Kexec Handover Concepts¶
Kexec HandOver (KHO) is a mechanism that allows Linux to preserve state - arbitrary properties as well as memory locations - across kexec.
It introduces multiple concepts:
KHO Device Tree¶
Every KHO kexec carries a KHO specific flattened device tree blob that describes the state of the system. Device drivers can register to KHO to serialize their state before kexec. After KHO, device drivers can read the device tree and extract previous state.
KHO only uses the fdt container format and libfdt library, but does not
adhere to the same property semantics that normal device trees do: Properties
are passed in native endianness and standardized properties like regs
and
ranges
do not exist, hence there are no #...-cells
properties.
KHO introduces a new concept to its device tree: mem
properties. A
mem
property can be inside any subnode in the device tree. When present,
it contains an array of physical memory ranges that the new kernel must mark
as reserved on boot. It is recommended, but not required, to make these ranges
as physically contiguous as possible to reduce the number of array elements
struct kho_mem {
__u64 addr;
__u64 len;
};
After boot, drivers can call the kho subsystem to transfer ownership of memory
that was reserved via a mem
property to themselves to continue using memory
from the previous execution.
The KHO device tree follows the in-Linux schema requirements.

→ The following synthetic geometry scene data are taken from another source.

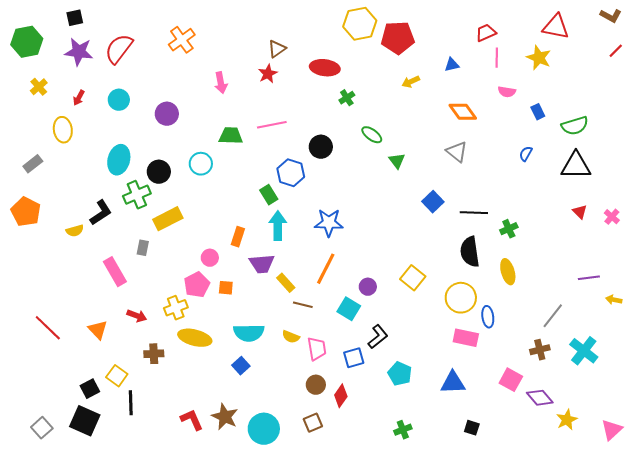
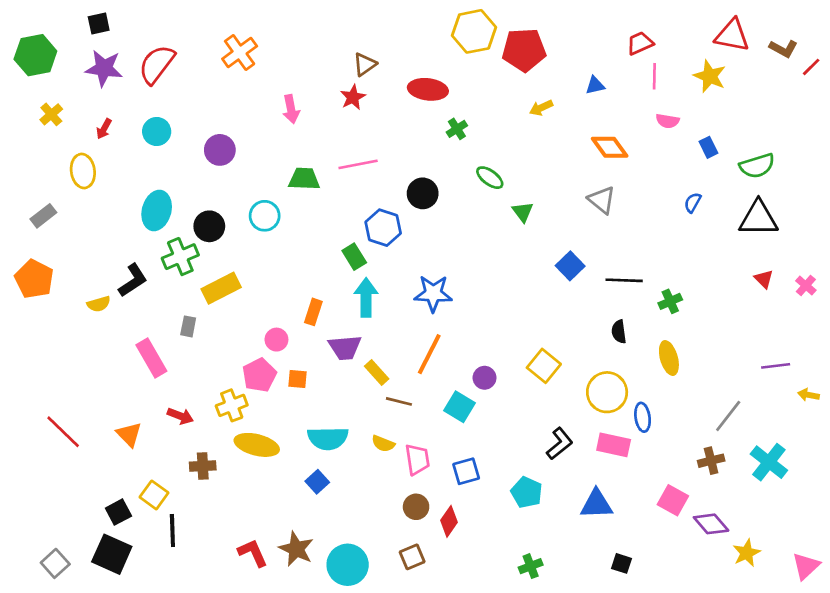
brown L-shape: (611, 16) -> (783, 49), moved
black semicircle: (470, 252) -> (619, 332), size x0.6
black L-shape: (378, 337) -> (560, 444), moved

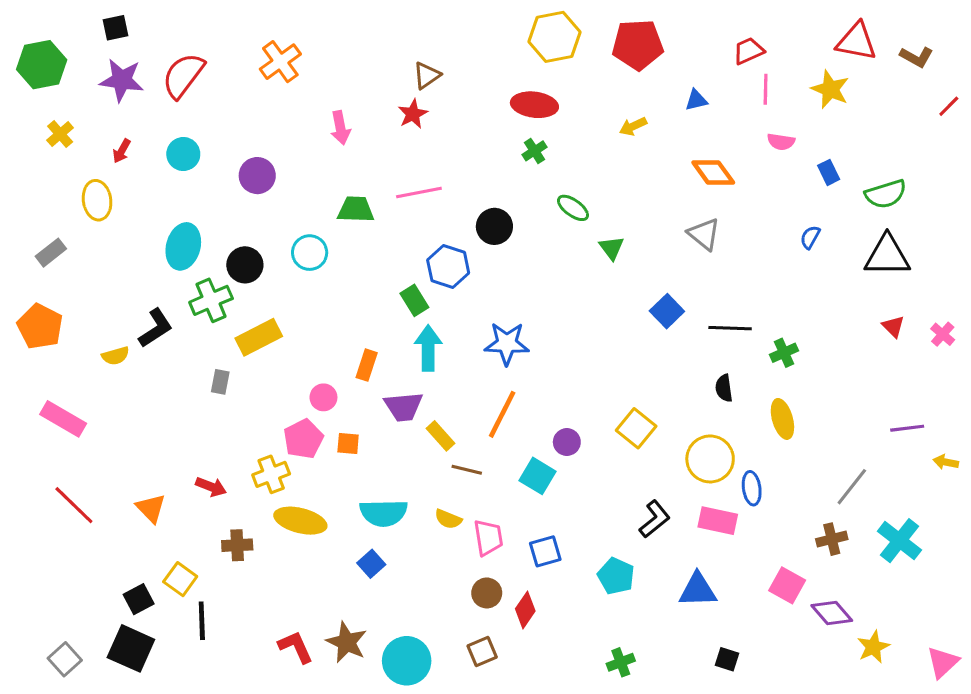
red pentagon: (524, 50) -> (638, 45), moved
red line: (811, 67) -> (949, 106), moved
red ellipse: (428, 89) -> (534, 105), moved
pink rectangle: (151, 358) -> (63, 419), moved, turned -30

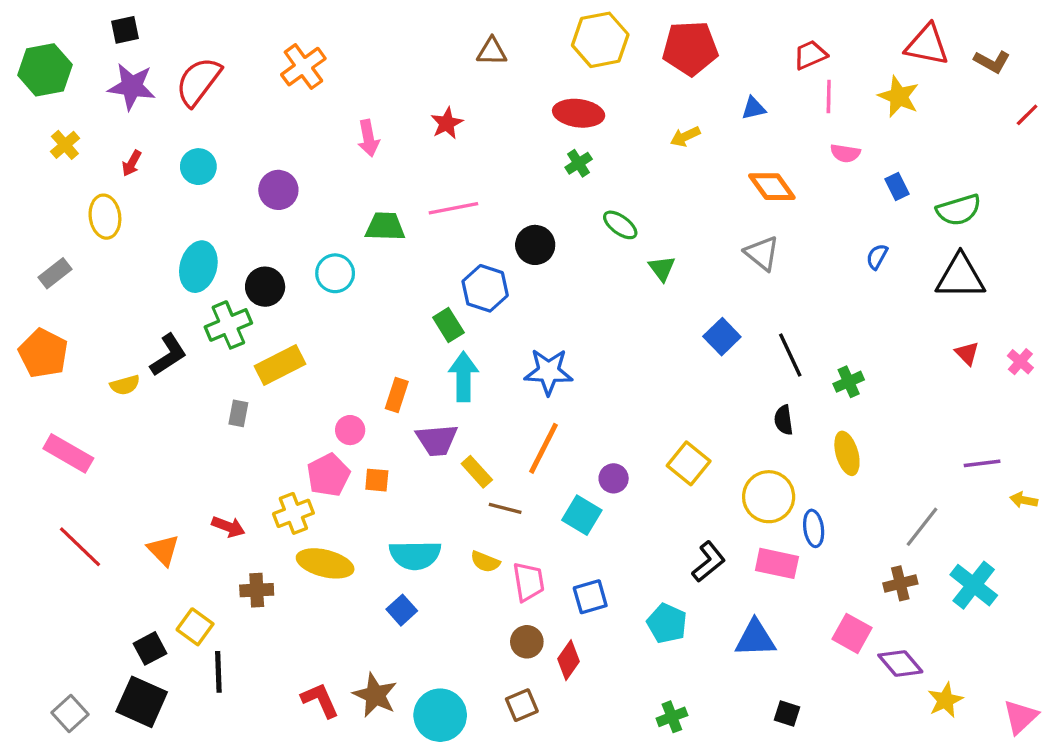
brown triangle: (427, 75) -> (492, 52), moved, turned 36
black line: (730, 328) -> (790, 355), turned 63

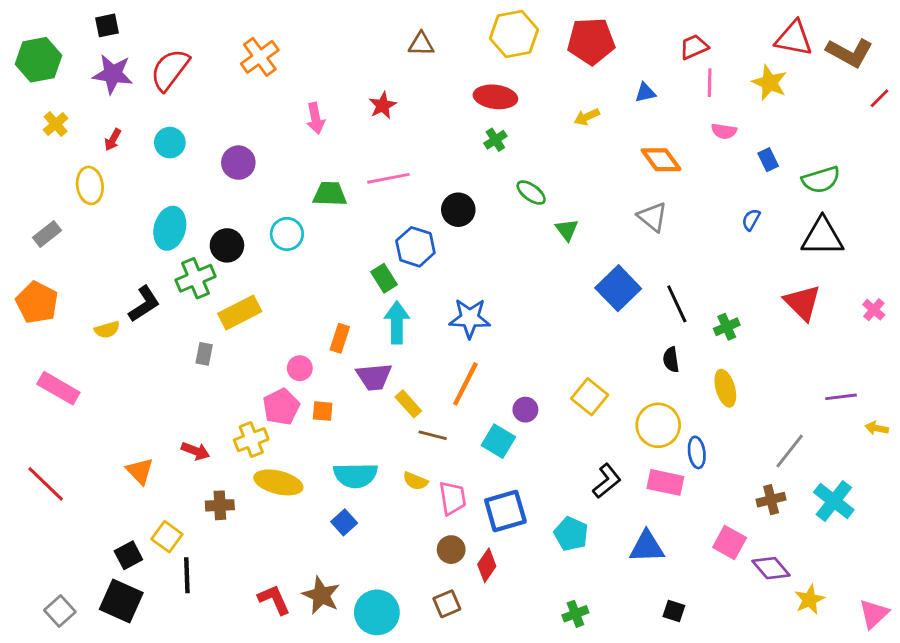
brown L-shape: (992, 62) -> (850, 53), size x1.5
blue square: (722, 337) -> (618, 288), size x1.4
red triangle: (967, 353) -> (802, 303), moved, size x1.8
red line: (80, 547) -> (46, 484), moved
blue square: (590, 597) -> (505, 511), size x1.4

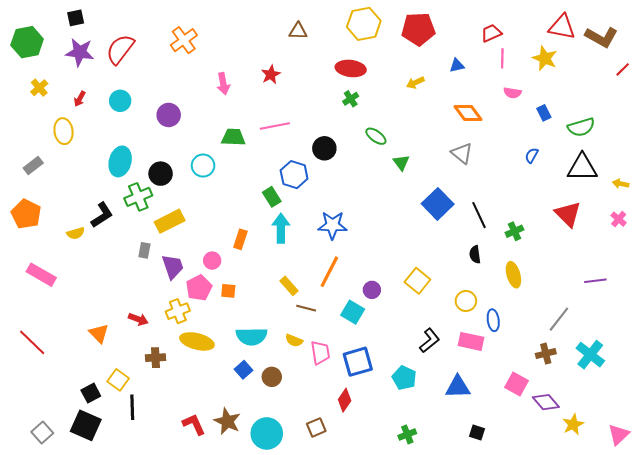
purple trapezoid: (374, 377) -> (173, 267), moved, turned -104
yellow circle: (658, 425) -> (466, 301), size x0.7
yellow arrow: (877, 428) -> (621, 184), moved
brown circle: (451, 550) -> (272, 377), moved

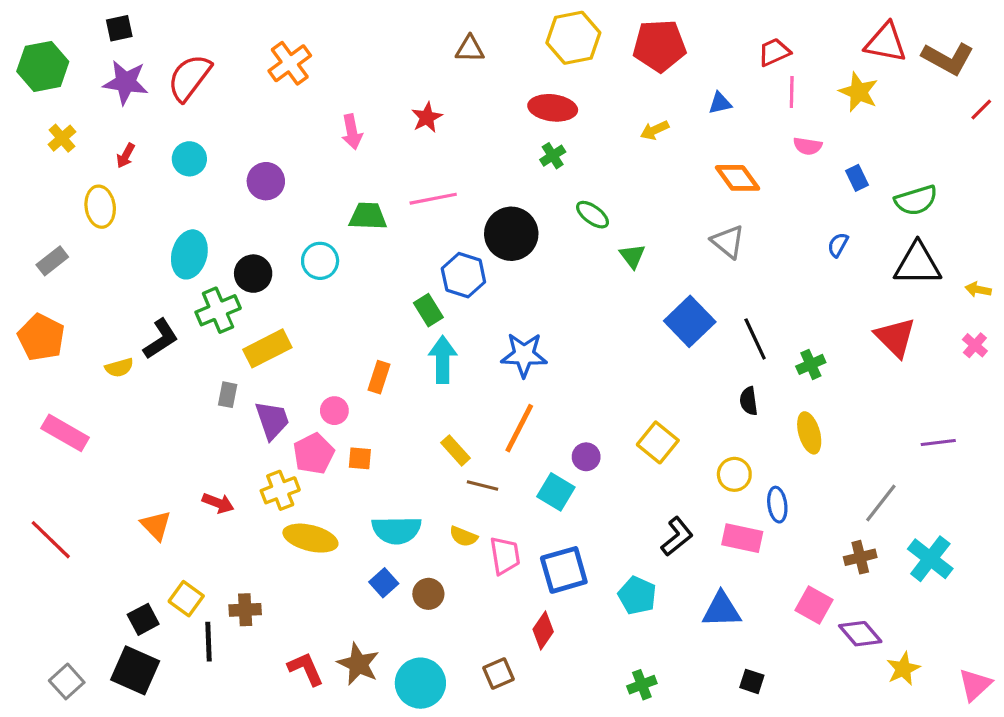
black circle: (324, 148) -> (511, 234), size x1.4
brown cross: (156, 358) -> (245, 610), moved

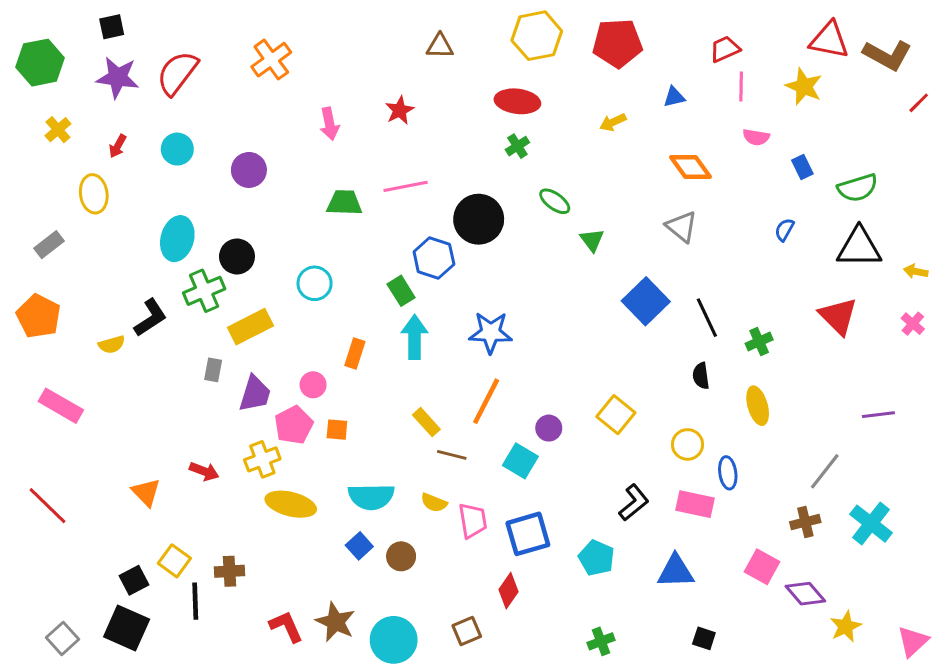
cyan circle: (320, 261) -> (315, 283), moved
purple trapezoid: (272, 420) -> (255, 394), turned 36

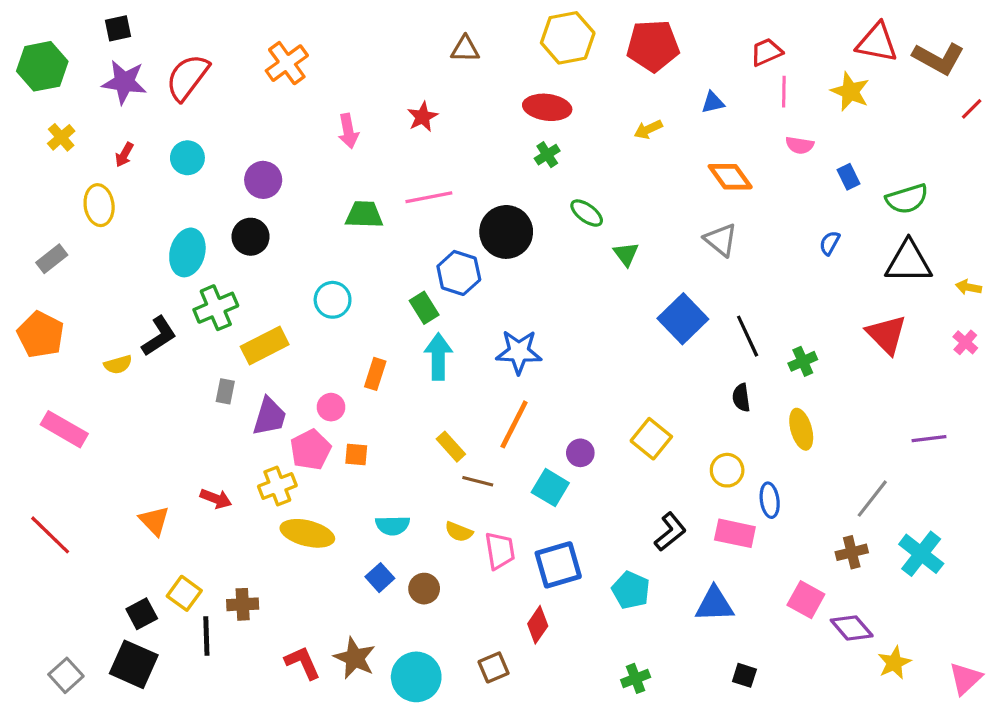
black circle: (237, 256) -> (251, 237), moved
cyan semicircle: (371, 497) -> (393, 525), size x0.7

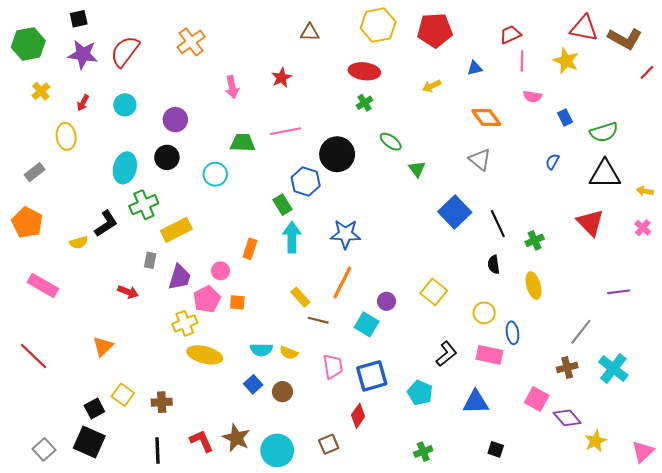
cyan circle: (333, 300) -> (215, 174), moved
red arrow: (216, 499) -> (128, 292), moved
orange triangle: (154, 521) -> (103, 346), turned 30
yellow semicircle: (459, 532) -> (289, 353), moved
black line: (206, 636) -> (157, 450), moved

Any element in the device tree is documented via device tree schema yamls that explain what data gets transferred.
Scratch Regions¶
To boot into kexec, we need to have a physically contiguous memory range that contains no handed over memory. Kexec then places the target kernel and initrd into that region. The new kernel exclusively uses this region for memory allocations before during boot up to the initialization of the page allocator.
We guarantee that we always have such regions through the scratch regions: On
first boot KHO allocates several physically contiguous memory regions. Since
after kexec these regions will be used by early memory allocations, there is a
scratch region per NUMA node plus a scratch region to satisfy allocations
requests that do not require particilar NUMA node assignment.
By default, size of the scratch region is calculated based on amount of memory
allocated during boot. The kho_scratch
kernel command line option may be used to explicitly define size of the scratch regions.
The scratch regions are declared as CMA when page allocator is initialized so
that their memory can be used during system lifetime. CMA gives us the
guarantee that no handover pages land in that region, because handover pages
must be at a static physical memory location and CMA enforces that only
movable pages can be located inside.
After KHO kexec, we ignore the kho_scratch
kernel command line option and
instead reuse the exact same region that was originally allocated. This allows
us to recursively execute any amount of KHO kexecs. Because we used this region
for boot memory allocations and as target memory for kexec blobs, some parts
of that memory region may be reserved. These reservations are irrenevant for
the next KHO, because kexec can overwrite even the original kernel.
KHO active phase¶
To enable user space based kexec file loader, the kernel needs to be able to provide the device tree that describes the previous kernel’s state before performing the actual kexec. The process of generating that device tree is called serialization. When the device tree is generated, some properties of the system may become immutable because they are already written down in the device tree. That state is called the KHO active phase.